Problem to solve>
Output the entries exactly.

::: Data records

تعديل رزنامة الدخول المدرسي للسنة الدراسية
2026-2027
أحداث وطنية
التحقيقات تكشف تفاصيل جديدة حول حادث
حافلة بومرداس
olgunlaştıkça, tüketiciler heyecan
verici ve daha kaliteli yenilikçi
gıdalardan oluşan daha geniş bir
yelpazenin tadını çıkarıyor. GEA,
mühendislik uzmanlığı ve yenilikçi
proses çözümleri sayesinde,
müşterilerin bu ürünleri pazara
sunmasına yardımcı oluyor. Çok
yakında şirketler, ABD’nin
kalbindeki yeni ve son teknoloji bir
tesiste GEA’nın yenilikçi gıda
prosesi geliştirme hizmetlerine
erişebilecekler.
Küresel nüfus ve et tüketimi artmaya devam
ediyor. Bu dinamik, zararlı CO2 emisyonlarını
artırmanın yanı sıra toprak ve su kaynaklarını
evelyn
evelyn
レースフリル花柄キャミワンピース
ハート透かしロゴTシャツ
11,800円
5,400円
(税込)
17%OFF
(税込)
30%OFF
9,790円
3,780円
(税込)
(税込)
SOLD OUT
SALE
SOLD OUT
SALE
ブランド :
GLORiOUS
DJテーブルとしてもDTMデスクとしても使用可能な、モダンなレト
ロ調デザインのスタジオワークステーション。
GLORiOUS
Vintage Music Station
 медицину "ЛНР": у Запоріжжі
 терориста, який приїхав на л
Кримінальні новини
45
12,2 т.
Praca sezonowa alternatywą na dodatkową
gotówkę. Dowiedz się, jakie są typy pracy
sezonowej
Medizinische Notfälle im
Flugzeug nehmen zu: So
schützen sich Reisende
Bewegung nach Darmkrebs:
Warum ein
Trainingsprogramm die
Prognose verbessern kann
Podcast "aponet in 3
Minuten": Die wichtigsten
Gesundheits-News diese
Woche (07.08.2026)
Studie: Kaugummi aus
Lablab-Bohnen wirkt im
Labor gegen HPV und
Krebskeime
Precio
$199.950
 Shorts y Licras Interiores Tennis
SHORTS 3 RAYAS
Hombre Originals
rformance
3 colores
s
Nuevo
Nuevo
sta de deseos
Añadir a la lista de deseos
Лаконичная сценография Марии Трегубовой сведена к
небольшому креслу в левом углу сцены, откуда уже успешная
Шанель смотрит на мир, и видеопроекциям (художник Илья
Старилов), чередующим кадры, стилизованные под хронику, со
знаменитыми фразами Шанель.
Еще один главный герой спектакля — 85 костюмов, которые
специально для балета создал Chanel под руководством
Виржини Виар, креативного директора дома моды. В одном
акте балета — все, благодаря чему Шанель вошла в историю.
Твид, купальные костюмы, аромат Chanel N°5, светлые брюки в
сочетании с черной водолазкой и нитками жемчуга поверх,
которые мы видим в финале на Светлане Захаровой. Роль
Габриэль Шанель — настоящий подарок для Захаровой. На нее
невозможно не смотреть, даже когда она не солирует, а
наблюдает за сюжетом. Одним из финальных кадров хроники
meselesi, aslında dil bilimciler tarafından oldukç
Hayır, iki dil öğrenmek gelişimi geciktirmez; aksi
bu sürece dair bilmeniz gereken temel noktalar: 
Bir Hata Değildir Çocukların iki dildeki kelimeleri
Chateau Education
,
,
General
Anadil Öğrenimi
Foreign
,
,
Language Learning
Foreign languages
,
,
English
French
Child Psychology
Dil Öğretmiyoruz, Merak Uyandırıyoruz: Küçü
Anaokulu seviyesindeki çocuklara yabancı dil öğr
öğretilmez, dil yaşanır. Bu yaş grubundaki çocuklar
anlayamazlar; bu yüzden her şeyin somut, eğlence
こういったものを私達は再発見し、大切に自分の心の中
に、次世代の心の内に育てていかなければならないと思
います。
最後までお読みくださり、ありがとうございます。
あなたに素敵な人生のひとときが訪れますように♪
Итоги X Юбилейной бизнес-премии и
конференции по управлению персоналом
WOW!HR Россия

::::::

Output of the task>
تعديل رزنامة الدخول المدرسي للسنة الدراسية
2026-2027
أحداث وطنية
التحقيقات تكشف تفاصيل جديدة حول حادث
حافلة بومرداس
olgunlaştıkça, tüketiciler heyecan
verici ve daha kaliteli yenilikçi
gıdalardan oluşan daha geniş bir
yelpazenin tadını çıkarıyor. GEA,
mühendislik uzmanlığı ve yenilikçi
proses çözümleri sayesinde,
müşterilerin bu ürünleri pazara
sunmasına yardımcı oluyor. Çok
yakında şirketler, ABD’nin
kalbindeki yeni ve son teknoloji bir
tesiste GEA’nın yenilikçi gıda
prosesi geliştirme hizmetlerine
erişebilecekler.
Küresel nüfus ve et tüketimi artmaya devam
ediyor. Bu dinamik, zararlı CO2 emisyonlarını
artırmanın yanı sıra toprak ve su kaynaklarını
evelyn
evelyn
レースフリル花柄キャミワンピース
ハート透かしロゴTシャツ
11,800円
5,400円
(税込)
17%OFF
(税込)
30%OFF
9,790円
3,780円
(税込)
(税込)
SOLD OUT
SALE
SOLD OUT
SALE
ブランド :
GLORiOUS
DJテーブルとしてもDTMデスクとしても使用可能な、モダンなレト
ロ調デザインのスタジオワークステーション。
GLORiOUS
Vintage Music Station
 медицину "ЛНР": у Запоріжжі
 терориста, який приїхав на л
Кримінальні новини
45
12,2 т.
Praca sezonowa alternatywą na dodatkową
gotówkę. Dowiedz się, jakie są typy pracy
sezonowej
Medizinische Notfälle im
Flugzeug nehmen zu: So
schützen sich Reisende
Bewegung nach Darmkrebs:
Warum ein
Trainingsprogramm die
Prognose verbessern kann
Podcast "aponet in 3
Minuten": Die wichtigsten
Gesundheits-News diese
Woche (07.08.2026)
Studie: Kaugummi aus
Lablab-Bohnen wirkt im
Labor gegen HPV und
Krebskeime
Precio
$199.950
 Shorts y Licras Interiores Tennis
SHORTS 3 RAYAS
Hombre Originals
rformance
3 colores
s
Nuevo
Nuevo
sta de deseos
Añadir a la lista de deseos
Лаконичная сценография Марии Трегубовой сведена к
небольшому креслу в левом углу сцены, откуда уже успешная
Шанель смотрит на мир, и видеопроекциям (художник Илья
Старилов), чередующим кадры, стилизованные под хронику, со
знаменитыми фразами Шанель.
Еще один главный герой спектакля — 85 костюмов, которые
специально для балета создал Chanel под руководством
Виржини Виар, креативного директора дома моды. В одном
акте балета — все, благодаря чему Шанель вошла в историю.
Твид, купальные костюмы, аромат Chanel N°5, светлые брюки в
сочетании с черной водолазкой и нитками жемчуга поверх,
которые мы видим в финале на Светлане Захаровой. Роль
Габриэль Шанель — настоящий подарок для Захаровой. На нее
невозможно не смотреть, даже когда она не солирует, а
наблюдает за сюжетом. Одним из финальных кадров хроники
meselesi, aslında dil bilimciler tarafından oldukç
Hayır, iki dil öğrenmek gelişimi geciktirmez; aksi
bu sürece dair bilmeniz gereken temel noktalar: 
Bir Hata Değildir Çocukların iki dildeki kelimeleri
Chateau Education
,
,
General
Anadil Öğrenimi
Foreign
,
,
Language Learning
Foreign languages
,
,
English
French
Child Psychology
Dil Öğretmiyoruz, Merak Uyandırıyoruz: Küçü
Anaokulu seviyesindeki çocuklara yabancı dil öğr
öğretilmez, dil yaşanır. Bu yaş grubundaki çocuklar
anlayamazlar; bu yüzden her şeyin somut, eğlence
こういったものを私達は再発見し、大切に自分の心の中
に、次世代の心の内に育てていかなければならないと思
います。
最後までお読みくださり、ありがとうございます。
あなたに素敵な人生のひとときが訪れますように♪
Итоги X Юбилейной бизнес-премии и
конференции по управлению персоналом
WOW!HR Россия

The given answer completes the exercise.